### Input material:
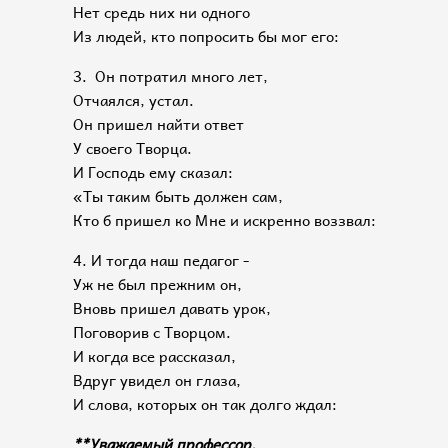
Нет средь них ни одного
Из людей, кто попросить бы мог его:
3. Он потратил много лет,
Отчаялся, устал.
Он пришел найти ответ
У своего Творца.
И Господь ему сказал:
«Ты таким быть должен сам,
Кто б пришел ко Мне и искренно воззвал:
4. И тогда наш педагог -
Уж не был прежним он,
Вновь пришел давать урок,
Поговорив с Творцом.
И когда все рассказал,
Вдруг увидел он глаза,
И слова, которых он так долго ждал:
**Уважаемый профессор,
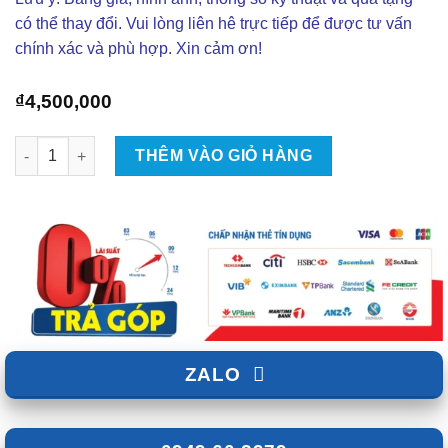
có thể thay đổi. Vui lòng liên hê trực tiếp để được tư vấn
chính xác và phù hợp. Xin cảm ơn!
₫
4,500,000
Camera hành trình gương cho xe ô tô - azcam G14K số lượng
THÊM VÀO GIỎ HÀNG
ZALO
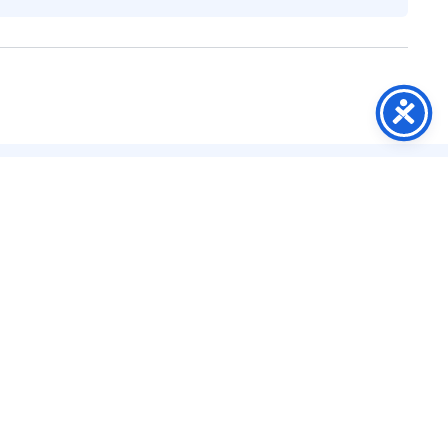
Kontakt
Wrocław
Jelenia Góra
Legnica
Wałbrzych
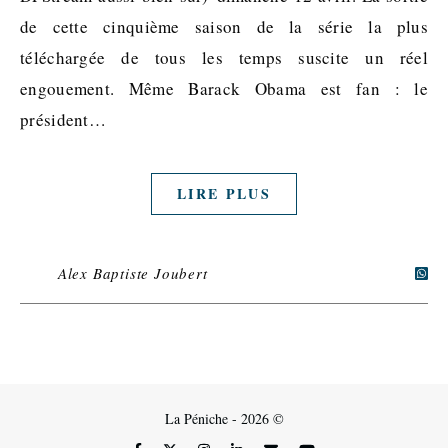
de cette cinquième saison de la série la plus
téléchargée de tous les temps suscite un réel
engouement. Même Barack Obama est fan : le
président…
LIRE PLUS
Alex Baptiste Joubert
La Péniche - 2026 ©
==
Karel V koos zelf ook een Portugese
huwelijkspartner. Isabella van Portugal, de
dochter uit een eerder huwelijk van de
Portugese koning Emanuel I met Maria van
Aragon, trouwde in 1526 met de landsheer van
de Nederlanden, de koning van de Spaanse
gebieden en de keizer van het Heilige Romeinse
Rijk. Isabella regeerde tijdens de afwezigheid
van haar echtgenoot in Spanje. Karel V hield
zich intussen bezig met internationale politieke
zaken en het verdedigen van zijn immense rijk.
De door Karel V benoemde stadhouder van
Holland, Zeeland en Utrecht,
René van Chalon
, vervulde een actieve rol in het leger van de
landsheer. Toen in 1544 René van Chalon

### Task instructions:
Skipping every picture, transcribe exactly the lines above from the one containing "Нет средь них ни одного" through the one containing "La Péniche - 2026 ©", both included.

### Result for this exercise:
Нет средь них ни одного
Из людей, кто попросить бы мог его:
3. Он потратил много лет,
Отчаялся, устал.
Он пришел найти ответ
У своего Творца.
И Господь ему сказал:
«Ты таким быть должен сам,
Кто б пришел ко Мне и искренно воззвал:
4. И тогда наш педагог -
Уж не был прежним он,
Вновь пришел давать урок,
Поговорив с Творцом.
И когда все рассказал,
Вдруг увидел он глаза,
И слова, которых он так долго ждал:
**Уважаемый профессор,
có thể thay đổi. Vui lòng liên hê trực tiếp để được tư vấn
chính xác và phù hợp. Xin cảm ơn!
₫
4,500,000
Camera hành trình gương cho xe ô tô - azcam G14K số lượng
THÊM VÀO GIỎ HÀNG
ZALO
Kontakt
Wrocław
Jelenia Góra
Legnica
Wałbrzych
de cette cinquième saison de la série la plus
téléchargée de tous les temps suscite un réel
engouement. Même Barack Obama est fan : le
président…
LIRE PLUS
Alex Baptiste Joubert
La Péniche - 2026 ©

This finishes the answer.